Topological Space, Finite Intersections

My book gives the following as an exercise:

Let (X,T) be any topological space. Verify that the intersection of any finite number of members of T is a member of T. [Hint: to prove this result use "mathematical induction."]

Doesn't this follow directly from the definition of a topology? If this weren't true, then T wouldn't be a topology and (X,T) wouldn't be a topological space. Or so I think. If I'm right, why do we need to prove this at all?

And if I do need to prove it, I'm confused about how to use induction. Let me see ... if u belongs to X, then {u} belongs to T; if u is the only member of X, then {u}, {X} and the null set are the only members of T and it's true. Now if there's a second element v belonging to X, then {v} also belongs to T, so {u} and {v} both belong to T and their intersection (if any) also belongs to T by definition of a topology ... except then I'm assuming what I'm trying to prove, am I not?

I hope one of you guys can straighten me out on this.

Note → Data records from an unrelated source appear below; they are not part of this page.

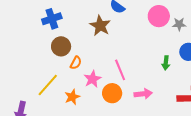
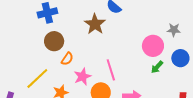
pink circle: (159, 16) -> (153, 46), moved
green arrow: (166, 63) -> (157, 67), turned 32

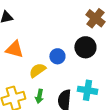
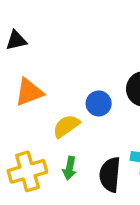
orange triangle: (14, 49) -> (29, 92), turned -36

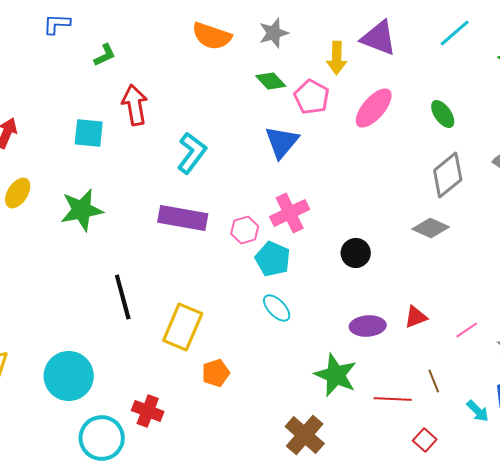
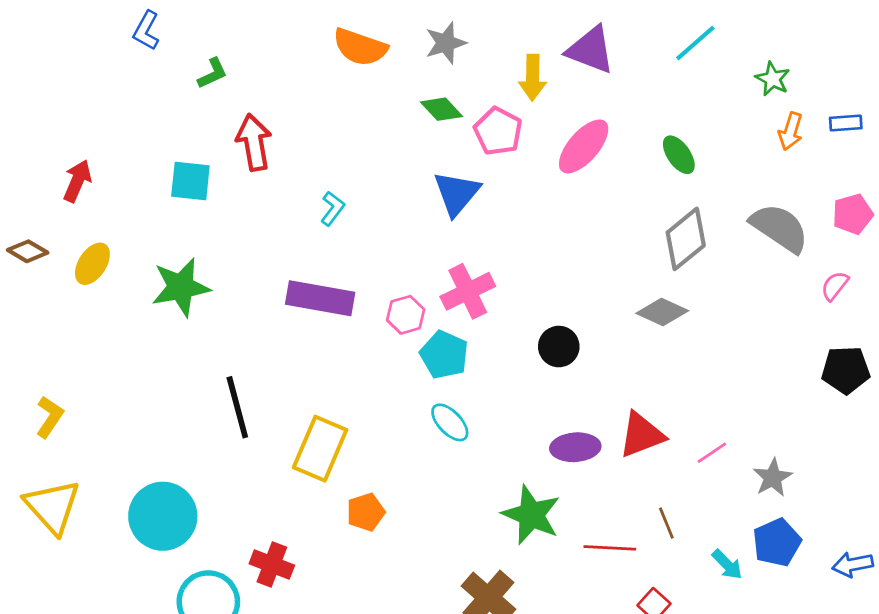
blue L-shape: (57, 24) -> (146, 31), turned -64
cyan L-shape: (192, 153) -> (333, 209), size x0.6
red triangle: (416, 317) -> (642, 435), size x1.5

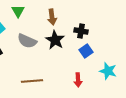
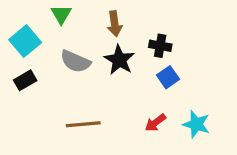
cyan star: (108, 71) -> (196, 124), moved
red arrow: (78, 80) -> (155, 123), turned 56

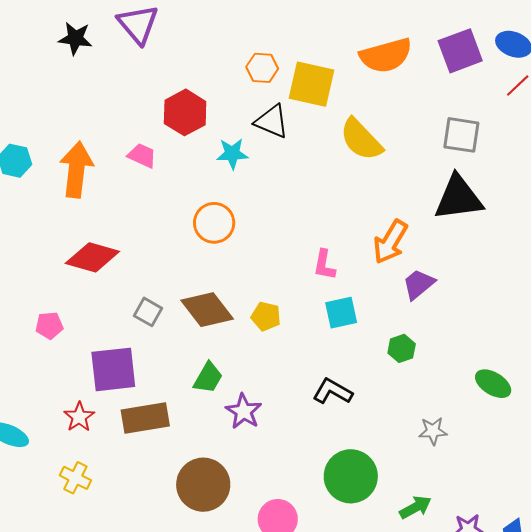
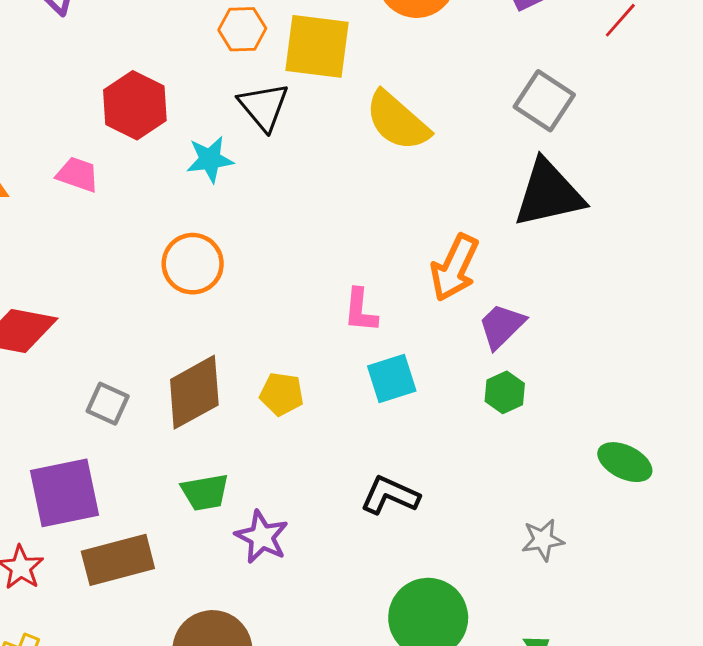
black triangle: (272, 121) -> (264, 107), turned 33
gray square: (461, 135) -> (544, 101), turned 30
brown diamond: (207, 310) -> (194, 392), turned -76
green hexagon: (402, 348) -> (505, 392), moved
green trapezoid: (208, 378) -> (205, 492), turned 56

Re: Topological Space, Finite Intersections

Depends on the definition of topology you are using. Typically, the definition only requires that the intersection of two elements of the topology is in the topology. It typically does not expressly state that the intersection of any finite number of elements in the topology is still in the topology.

To use induction, you know by definition that the intersection of two sets is in the set. For the induction step, suppose it is true for the intersection of n elements and prove it for n+1.

Also, if $\displaystyle \{u\}\in \mathcal{T}$ for all $\displaystyle u\in X$, then you have the discrete topology. Through unions, you get $\displaystyle \mathcal{T}$ is the power set of $\displaystyle X$. That is rarely the case. In the Euclidean case, we look at topologies where no single point sets are in the topology.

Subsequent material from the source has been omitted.